A comprehensive guide to Kappa Architecture
The Kappa Architecture is a data engineering architecture used to process event streams. Kappa Architecture allows programmers to use a single technology stack where two separate stacks were previously needed for real-time and batch processing. It is an implementation of streaming architecture. As such, it is based on the idea of permanently storing a series of incoming data (events) and using a stream processing engine to transform data and calculate aggregations.
The aggregates produced by the stream processing engine are sent to yet another stream. Finally, we can consume the events from an aggregated stream or build a materialized table containing the always-up-to-date results.
How does Kappa Architecture look?
Kappa Architecture is an implementation of event stream processing. Because of that, the first thing we need is a stream of events.

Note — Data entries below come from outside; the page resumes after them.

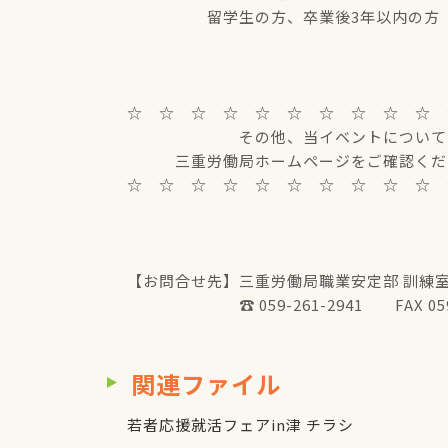
留学生の方、卒業後3年以内の方
☆ ☆ ☆ ☆ ☆ ☆ ☆ ☆ ☆ ☆
その他、当イベントについての
三重労働局ホームページをご確認くだ
☆ ☆ ☆ ☆ ☆ ☆ ☆ ☆ ☆ ☆ 
【お問合せ先】三重労働局職業安定部 訓練
☎ 059-261-2941 FAX 059-2
関連ファイル
若者応援就活フェアin津 チラシ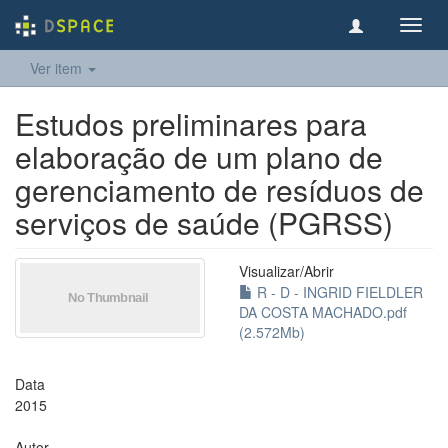
Toggl
navig
Ver item
Estudos preliminares para
elaboração de um plano de
gerenciamento de resíduos de
serviços de saúde (PGRSS)
Visualizar/
Abrir
R - D - INGRID FIELDLER
DA COSTA MACHADO.pdf
(2.572Mb)
Data
2015
Autor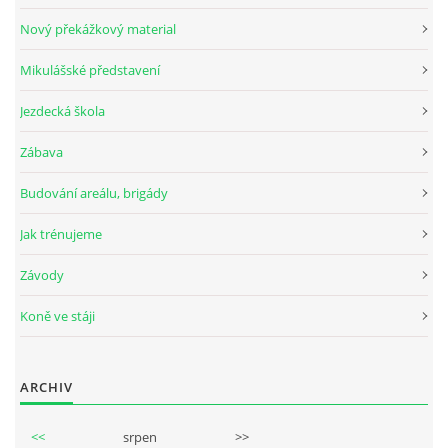
Nový překážkový material
Mikulášské představení
© 2026 eStránky.cz
Jezdecká škola
Zábava
Budování areálu, brigády
Jak trénujeme
Závody
Koně ve stáji
ARCHIV
<<
srpen
>>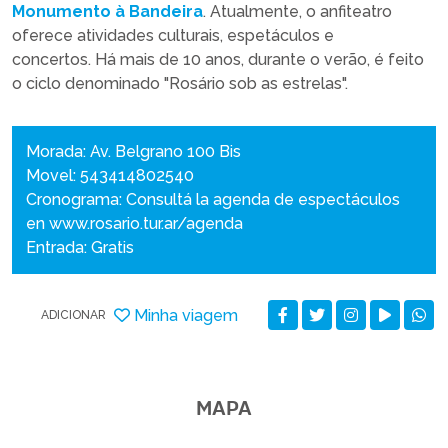
Monumento à Bandeira
. Atualmente, o anfiteatro
oferece atividades culturais, espetáculos e
concertos. Há mais de 10 anos, durante o verão, é feito
o ciclo denominado "Rosário sob as estrelas".
Morada: Av. Belgrano 100 Bis
Movel: 543414802540
Cronograma: Consultá la agenda de espectáculos
en www.rosario.tur.ar/agenda
Entrada: Gratis
Minha viagem
ADICIONAR
MAPA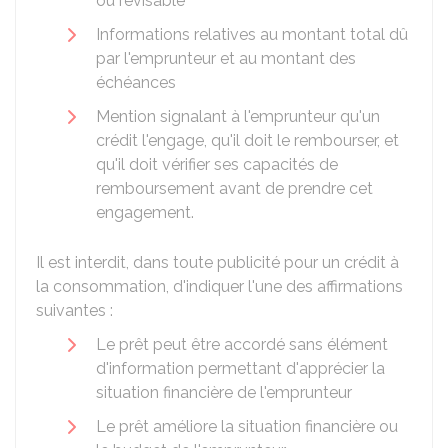
ou révisable
Informations relatives au montant total dû
par l'emprunteur et au montant des
échéances
Mention signalant à l'emprunteur qu'un
crédit l'engage, qu'il doit le rembourser, et
qu'il doit vérifier ses capacités de
remboursement avant de prendre cet
engagement.
Il est interdit, dans toute publicité pour un crédit à
la consommation, d'indiquer l'une des affirmations
suivantes :
Le prêt peut être accordé sans élément
d'information permettant d'apprécier la
situation financière de l'emprunteur
Le prêt améliore la situation financière ou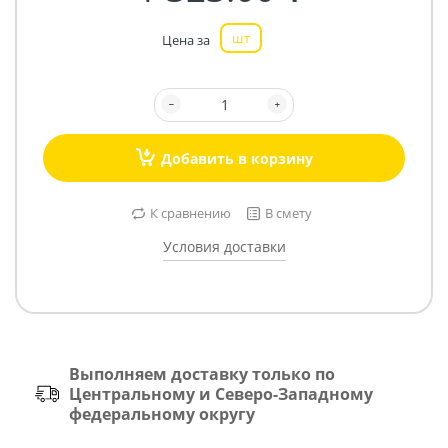
шт
Цена за
Добавить в корзину
К сравнению
В смету
Условия доставки
Выполняем доставку только по
Центральному и Северо-Западному
федеральному округу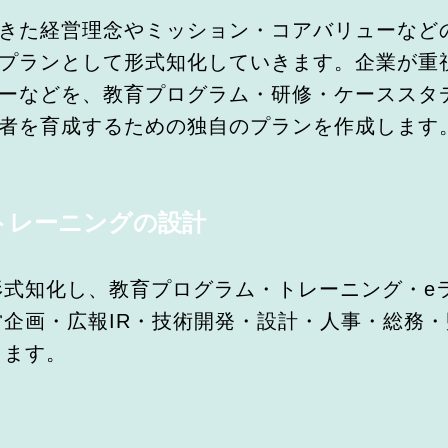
きた経営理念やミッション・コアバリューなど
プランとして形式知化していきます。企業が重
ーなどを、教育プログラム・研修・ケーススタ
者を育成するための独自のプランを作成します
トレーニングの設計
形式知化し、教育プログラム・トレーニング・e
企画・広報IR・技術開発・設計・人事・総務
します。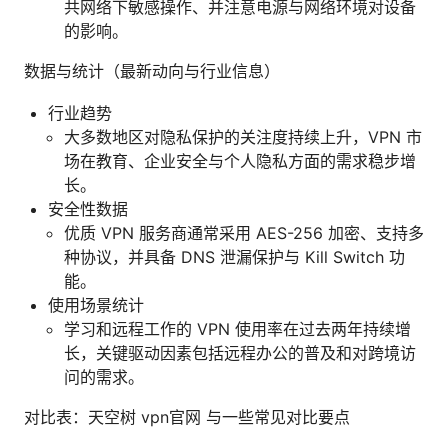
共网络下敏感操作、并注意电源与网络环境对设备
的影响。
数据与统计（最新动向与行业信息）
行业趋势
大多数地区对隐私保护的关注度持续上升，VPN 市
场在教育、企业安全与个人隐私方面的需求稳步增
长。
安全性数据
优质 VPN 服务商通常采用 AES-256 加密、支持多
种协议，并具备 DNS 泄漏保护与 Kill Switch 功
能。
使用场景统计
学习和远程工作的 VPN 使用率在过去两年持续增
长，关键驱动因素包括远程办公的普及和对跨境访
问的需求。
对比表：天空树 vpn官网 与一些常见对比要点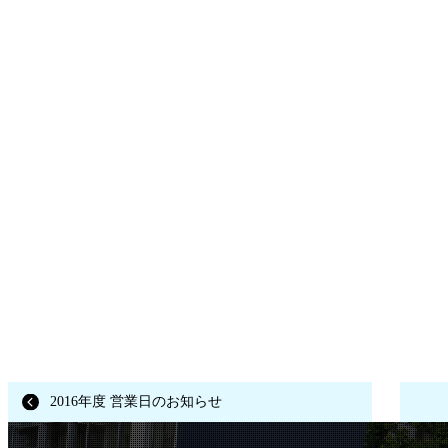
2016年度 営業日のお知らせ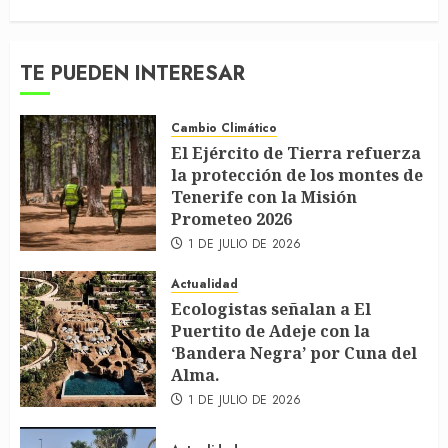
TE PUEDEN INTERESAR
Cambio Climático
El Ejército de Tierra refuerza
la protección de los montes de
Tenerife con la Misión
Prometeo 2026
1 DE JULIO DE 2026
Actualidad
Ecologistas señalan a El
Puertito de Adeje con la
‘Bandera Negra’ por Cuna del
Alma.
1 DE JULIO DE 2026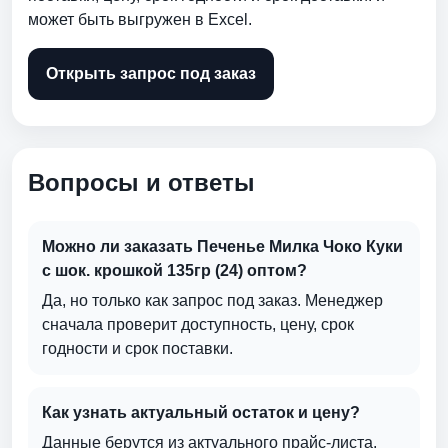
может быть выгружен в Excel.
Открыть запрос под заказ
Вопросы и ответы
Можно ли заказать Печенье Милка Чоко Куки
c шок. крошкой 135гр (24) оптом?
Да, но только как запрос под заказ. Менеджер
сначала проверит доступность, цену, срок
годности и срок поставки.
Как узнать актуальный остаток и цену?
Данные берутся из актуального прайс-листа.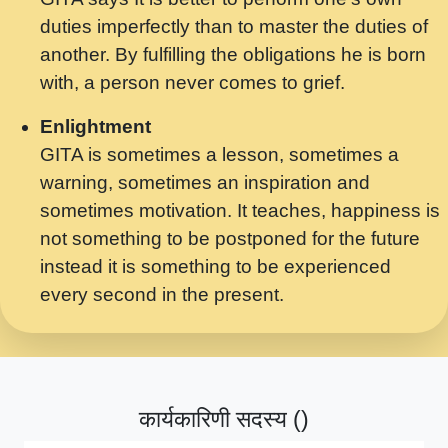
मर गनय न अपरध लडडल शर रध.... Shri
duties imperfectly than to master the duties of
ravinandan shastri ji maharaj.mp3
another. By fulfilling the obligations he is born
मेरे मन हरी का ध्यान लगा - भजन भाव - 2018 -
with, a person never comes to grief.
Rishikesh - Swami Gyananand Ji
Maharaj.mp3
Enlightment
GITA is sometimes a lesson, sometimes a
यह हसरत तलब ह नकज कमर Yahi Hasraten
warning, sometimes an inspiration and
Talab Hai Bhav Pravah #bhajan.mp3
sometimes motivation. It teaches, happiness is
लडल ज बल ल क ज न लग Sadhvi Purnima Ji
not something to be postponed for the future
7.9.2021 जवल नगर दलल #बसर.mp3
instead it is something to be experienced
every second in the present.
सख भ मझ पयर ह दख भ मझ पयर ह!छड म कस दत
दन ह तमहर ह!.mp3
सपरहट भजन 2021 - तर अखय ह जद भर बहर ज म
कब स खड 1.1.2021 !! दलल #बसर.mp3
कार्यकारिणी सदस्य ()
सपरहट शयम भजन - जय जय शयम जय जय शयम
जय जय शर वनदवन धम !! Jai Jai Shyama !! बज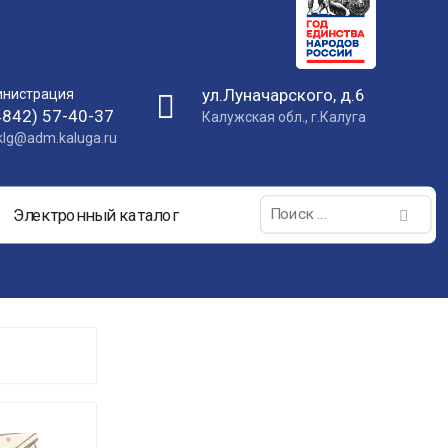
ул.Луначарского, д.6
нистрация
4842) 57-40-37
Калужская обл., г.Калуга
nklg@adm.kaluga.ru
Поиск:
Электронный каталог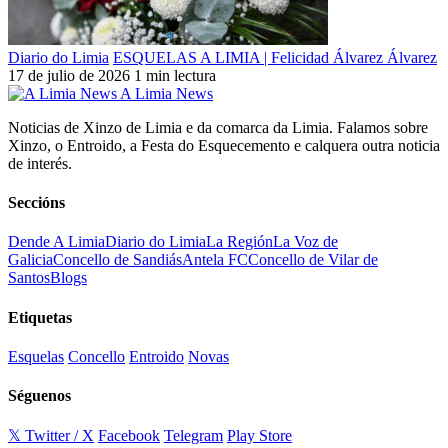
Diario do Limia
ESQUELAS A LIMIA | Felicidad Álvarez Álvarez
17 de julio de 2026
1 min lectura
A Limia News
Noticias de Xinzo de Limia e da comarca da Limia. Falamos sobre
Xinzo, o Entroido, a Festa do Esquecemento e calquera outra noticia
de interés.
Seccións
Dende A Limia
Diario do Limia
La Región
La Voz de
Galicia
Concello de Sandiás
Antela FC
Concello de Vilar de
Santos
Blogs
Etiquetas
Esquelas
Concello
Entroido
Novas
Séguenos
𝕏 Twitter / X
Facebook
Telegram
Play Store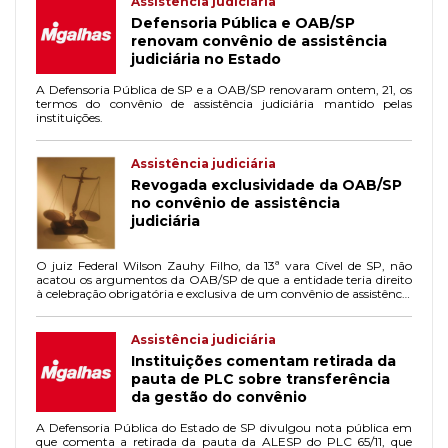
Assistência judiciária
Defensoria Pública e OAB/SP
renovam convênio de assistência
judiciária no Estado
A Defensoria Pública de SP e a OAB/SP renovaram ontem, 21, os
termos do convênio de assistência judiciária mantido pelas
instituições.
Assistência judiciária
Revogada exclusividade da OAB/SP
no convênio de assistência
judiciária
O juiz Federal Wilson Zauhy Filho, da 13ª vara Cível de SP, não
acatou os argumentos da OAB/SP de que a entidade teria direito
à celebração obrigatória e exclusiva de um convênio de assistência
judiciária com a Defensoria Pública. A decisão revoga liminar
concedida em 2008.
Assistência judiciária
Instituições comentam retirada da
pauta de PLC sobre transferência
da gestão do convênio
A Defensoria Pública do Estado de SP divulgou nota pública em
que comenta a retirada da pauta da ALESP do PLC 65/11, que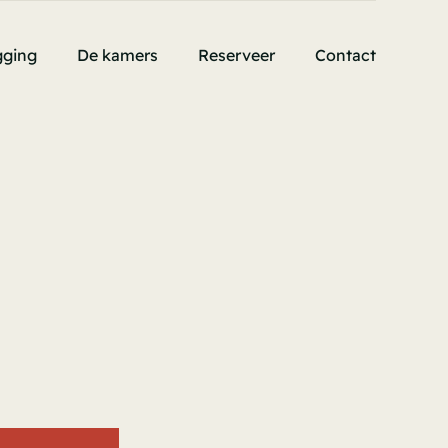
gging
De kamers
Reserveer
Contact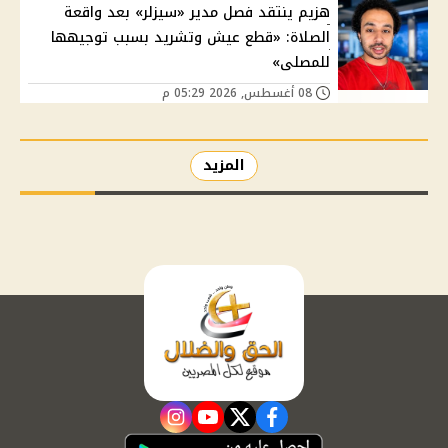
هزيم ينتقد فصل مدير «سيزلر» بعد واقعة
الصلاة: «قطع عيش وتشريد بسبب توجيهها
للمصلى»
08 أغسطس, 2026 05:29 م
المزيد
instagram
youtube
twitter
facebook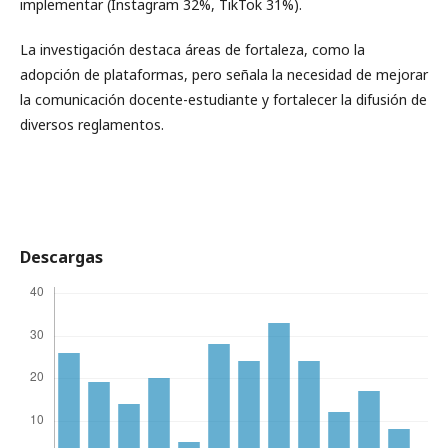
implementar (Instagram 32%, TikTok 31%).
La investigación destaca áreas de fortaleza, como la
adopción de plataformas, pero señala la necesidad de mejorar
la comunicación docente-estudiante y fortalecer la difusión de
diversos reglamentos.
Descargas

Initially, it will be an empty stream, but we need to define it somewhere. Therefore, we need a stream processing engine (also known as a stream processing platform). We have tons of options. The most popular choices are Kafka, AWS Kinesis, and Redpanda.
Choosing a stream processing engine is a crucial decision. Technically, we can migrate between the engines, but we need to copy all events from one engine to another (that’s the easy part) and rewrite all stream processing code (that’s the hard part). It would require a code rewrite because all stream processing engines use similar yet slightly different language to define stream operations.
When we have a stream, we can start sending the events. Anything can produce events.
We can write a backend application and insert them into the stream explicitly. We can setup change data capture in a relational database and produce an event every time a row gets updated. Similarly, we could get a stream of events by subscribing to Put operations in an S3 bucket.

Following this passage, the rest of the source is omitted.